Di seguito, sarà compito del Comune di residenza dare il via a tutti i necessari accertamenti e controlli, attraverso i quali capire se davvero una data coppia rispetta tutti i requisiti della legge Cirinnà: in caso di esito positivo della verifica, il Comune emetterà il certificato di residenza e lo stato di famiglia.
Questa appena vista è l’ipotesi generale, attraverso la quale ottenere il riconoscimento del proprio status di conviventi di fatto, e quindi la relativa tutela giuridica. Ma è anche vero che l’autocertificazione non è obbligatoria, dato che la convivenza di fatto può essere dimostrata anche con mezzi diversi. Infatti, insieme o in alternativa all’autocertificazione è ammesso di dare altre e differenti prove, come ad esempio documenti scritti (contratto di mutuo, foto, polizza assicurativa rc auto ecc.) e testimonianze (che possono anche essere richieste dal Comune) dei genitori della coppia, degli amici ecc.

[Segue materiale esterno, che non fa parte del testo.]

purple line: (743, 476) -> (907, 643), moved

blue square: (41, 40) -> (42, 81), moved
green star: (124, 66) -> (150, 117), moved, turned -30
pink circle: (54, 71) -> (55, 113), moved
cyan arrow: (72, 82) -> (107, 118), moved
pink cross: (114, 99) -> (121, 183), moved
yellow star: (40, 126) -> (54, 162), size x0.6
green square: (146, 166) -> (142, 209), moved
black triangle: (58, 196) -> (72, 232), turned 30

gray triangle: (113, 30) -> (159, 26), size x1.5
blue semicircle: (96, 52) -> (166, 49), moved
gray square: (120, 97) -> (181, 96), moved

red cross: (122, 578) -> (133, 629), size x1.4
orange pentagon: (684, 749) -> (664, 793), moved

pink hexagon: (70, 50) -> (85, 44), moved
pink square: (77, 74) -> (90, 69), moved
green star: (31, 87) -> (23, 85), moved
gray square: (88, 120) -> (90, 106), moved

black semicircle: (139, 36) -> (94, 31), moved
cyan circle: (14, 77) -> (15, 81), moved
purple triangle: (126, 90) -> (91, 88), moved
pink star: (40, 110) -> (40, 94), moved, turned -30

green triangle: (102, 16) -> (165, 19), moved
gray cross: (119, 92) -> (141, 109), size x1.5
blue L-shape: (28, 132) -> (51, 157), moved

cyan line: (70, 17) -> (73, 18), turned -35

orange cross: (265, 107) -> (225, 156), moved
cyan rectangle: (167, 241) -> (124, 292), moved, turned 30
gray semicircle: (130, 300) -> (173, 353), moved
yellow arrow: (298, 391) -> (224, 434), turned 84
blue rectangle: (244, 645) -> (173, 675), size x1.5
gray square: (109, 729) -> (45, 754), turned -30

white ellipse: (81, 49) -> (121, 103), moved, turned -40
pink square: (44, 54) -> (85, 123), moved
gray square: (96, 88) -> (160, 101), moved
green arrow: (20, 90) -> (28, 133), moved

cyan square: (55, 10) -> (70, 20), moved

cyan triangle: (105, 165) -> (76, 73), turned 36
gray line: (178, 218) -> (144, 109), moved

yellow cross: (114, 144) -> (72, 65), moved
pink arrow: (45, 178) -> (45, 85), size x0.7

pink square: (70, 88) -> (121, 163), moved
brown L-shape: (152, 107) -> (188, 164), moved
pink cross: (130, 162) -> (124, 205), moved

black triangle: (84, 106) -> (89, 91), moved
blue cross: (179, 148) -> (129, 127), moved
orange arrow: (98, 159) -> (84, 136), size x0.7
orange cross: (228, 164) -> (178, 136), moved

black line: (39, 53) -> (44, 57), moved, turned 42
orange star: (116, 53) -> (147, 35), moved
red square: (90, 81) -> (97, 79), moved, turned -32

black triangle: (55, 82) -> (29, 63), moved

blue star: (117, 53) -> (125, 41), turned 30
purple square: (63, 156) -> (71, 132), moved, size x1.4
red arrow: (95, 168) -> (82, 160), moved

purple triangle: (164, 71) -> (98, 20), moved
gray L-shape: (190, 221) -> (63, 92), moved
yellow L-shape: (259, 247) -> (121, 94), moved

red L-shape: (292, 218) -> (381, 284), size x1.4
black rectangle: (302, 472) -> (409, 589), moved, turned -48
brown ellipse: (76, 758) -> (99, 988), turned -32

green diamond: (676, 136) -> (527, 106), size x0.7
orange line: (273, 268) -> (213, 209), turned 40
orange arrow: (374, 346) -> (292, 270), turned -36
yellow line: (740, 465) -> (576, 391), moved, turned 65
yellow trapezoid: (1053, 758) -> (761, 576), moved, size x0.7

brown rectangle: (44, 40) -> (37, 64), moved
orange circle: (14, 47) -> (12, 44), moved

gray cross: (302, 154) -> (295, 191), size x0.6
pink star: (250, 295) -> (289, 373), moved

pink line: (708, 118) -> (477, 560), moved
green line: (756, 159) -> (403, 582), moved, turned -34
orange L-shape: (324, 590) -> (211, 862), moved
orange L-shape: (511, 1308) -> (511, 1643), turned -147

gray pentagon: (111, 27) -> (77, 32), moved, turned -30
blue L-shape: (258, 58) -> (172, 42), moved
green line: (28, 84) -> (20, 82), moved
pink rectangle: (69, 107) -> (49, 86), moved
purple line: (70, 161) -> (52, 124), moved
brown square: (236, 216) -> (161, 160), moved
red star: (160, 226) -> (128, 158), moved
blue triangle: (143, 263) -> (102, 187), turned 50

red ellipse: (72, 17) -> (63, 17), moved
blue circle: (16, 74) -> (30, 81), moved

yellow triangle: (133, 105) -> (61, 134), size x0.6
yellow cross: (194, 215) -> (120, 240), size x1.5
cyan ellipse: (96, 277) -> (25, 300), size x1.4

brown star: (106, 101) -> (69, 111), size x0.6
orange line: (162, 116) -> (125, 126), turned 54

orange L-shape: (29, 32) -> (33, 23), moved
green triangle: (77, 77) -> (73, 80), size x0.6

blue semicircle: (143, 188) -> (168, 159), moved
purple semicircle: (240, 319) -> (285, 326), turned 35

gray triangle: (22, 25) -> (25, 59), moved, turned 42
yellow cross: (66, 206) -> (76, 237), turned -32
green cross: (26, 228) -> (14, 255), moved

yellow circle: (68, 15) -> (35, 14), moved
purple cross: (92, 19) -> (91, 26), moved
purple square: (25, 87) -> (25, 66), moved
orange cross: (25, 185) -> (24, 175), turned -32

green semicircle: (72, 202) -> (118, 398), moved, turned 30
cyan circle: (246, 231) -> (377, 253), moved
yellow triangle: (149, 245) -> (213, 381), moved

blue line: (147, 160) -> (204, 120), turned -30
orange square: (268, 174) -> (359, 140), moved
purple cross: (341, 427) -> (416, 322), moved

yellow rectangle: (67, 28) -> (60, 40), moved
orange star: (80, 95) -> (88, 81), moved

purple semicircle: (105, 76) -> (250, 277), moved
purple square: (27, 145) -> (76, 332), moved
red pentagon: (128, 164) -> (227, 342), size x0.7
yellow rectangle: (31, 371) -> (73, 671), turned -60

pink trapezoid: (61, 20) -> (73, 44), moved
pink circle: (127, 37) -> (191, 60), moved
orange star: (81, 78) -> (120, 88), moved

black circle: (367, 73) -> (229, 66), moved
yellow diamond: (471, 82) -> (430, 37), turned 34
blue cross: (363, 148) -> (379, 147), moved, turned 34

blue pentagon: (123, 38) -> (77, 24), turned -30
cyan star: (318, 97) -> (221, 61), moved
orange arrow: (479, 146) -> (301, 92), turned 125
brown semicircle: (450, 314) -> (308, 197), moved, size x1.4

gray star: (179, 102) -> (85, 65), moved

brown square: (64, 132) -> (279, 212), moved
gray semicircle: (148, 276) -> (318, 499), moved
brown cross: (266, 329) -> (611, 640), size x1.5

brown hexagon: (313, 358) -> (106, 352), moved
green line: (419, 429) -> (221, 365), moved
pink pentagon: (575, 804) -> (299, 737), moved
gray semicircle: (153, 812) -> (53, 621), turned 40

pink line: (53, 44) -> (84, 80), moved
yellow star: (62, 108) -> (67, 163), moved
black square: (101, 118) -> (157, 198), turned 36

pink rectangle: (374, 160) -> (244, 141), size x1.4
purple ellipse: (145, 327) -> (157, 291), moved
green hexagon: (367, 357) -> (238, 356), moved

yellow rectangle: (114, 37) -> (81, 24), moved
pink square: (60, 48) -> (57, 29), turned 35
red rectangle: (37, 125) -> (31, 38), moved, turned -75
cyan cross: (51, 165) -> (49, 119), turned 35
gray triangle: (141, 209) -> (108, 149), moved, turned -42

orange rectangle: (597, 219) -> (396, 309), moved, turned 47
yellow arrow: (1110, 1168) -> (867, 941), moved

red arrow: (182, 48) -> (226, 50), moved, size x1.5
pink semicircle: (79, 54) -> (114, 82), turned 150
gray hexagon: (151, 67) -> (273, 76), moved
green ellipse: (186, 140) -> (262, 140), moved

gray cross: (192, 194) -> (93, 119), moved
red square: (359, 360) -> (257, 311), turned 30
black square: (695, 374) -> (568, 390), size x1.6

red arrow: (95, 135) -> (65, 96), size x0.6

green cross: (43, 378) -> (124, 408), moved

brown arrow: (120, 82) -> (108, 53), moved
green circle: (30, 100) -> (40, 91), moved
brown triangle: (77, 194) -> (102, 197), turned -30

Cosa comporta il riconoscimento di questa situazione?
Chiarito che cos’è la convivenza di fatto e come si può attestare per ricevere tutela dalla legge, vediamo ora quali sono i diritti e doveri che scaturiscono da tale formalizzazione della convivenza:
- il convivente superstite succede nel contratto di locazione al convivente deceduto, e può anche essere incluso nelle graduatorie per l’assegnazione delle case popolari;
- al convivente di fatto che impegna durevolmente le proprie energie per il profitto dell’impresa dell’altro convivente, spetta una partecipazione agli utili dell’impresa familiare, ai beni acquistati con essi, e agli incrementi della stessa impresa;
- in ipotesi di malattia grave tale da compromettere la capacità di intendere e volere, il convivente malato può delegare l’altro a rappresentarlo nelle scelte che lo riguardano nel settore della salute. E, in caso di ricovero, al citato convivente è concesso anche il diritto di visita e di assistenza all’ospedale;
- i conviventi possono sottoscrivere il cd. contratto di convivenza, in modo da mettere nero su bianco i rapporti patrimoniali;
- in ipotesi di cessazione del periodo di convivenza di fatto, il magistrato determina il diritto del convivente di ottenere dall’altro convivente gli alimenti (per un lasso di tempo collegato alla durata della convivenza), nel caso si trovi in stato di bisogno e non possa mantenersi autonomamente;
- il convivente di fatto può visitare l’altro che sia detenuto in prigione, proprio come per le coppie sposate;
Concludendo – come si può ben vedere – si tratta di un ventaglio di tutele non irrilevanti che, sebbene non sia pienamente comparabile a tutte le tutele matrimoniali, rappresenta comunque un importante passo in avanti rispetto alla situazione anteriore al 2016, in cui la convivenza di fatto non era garantita affatto.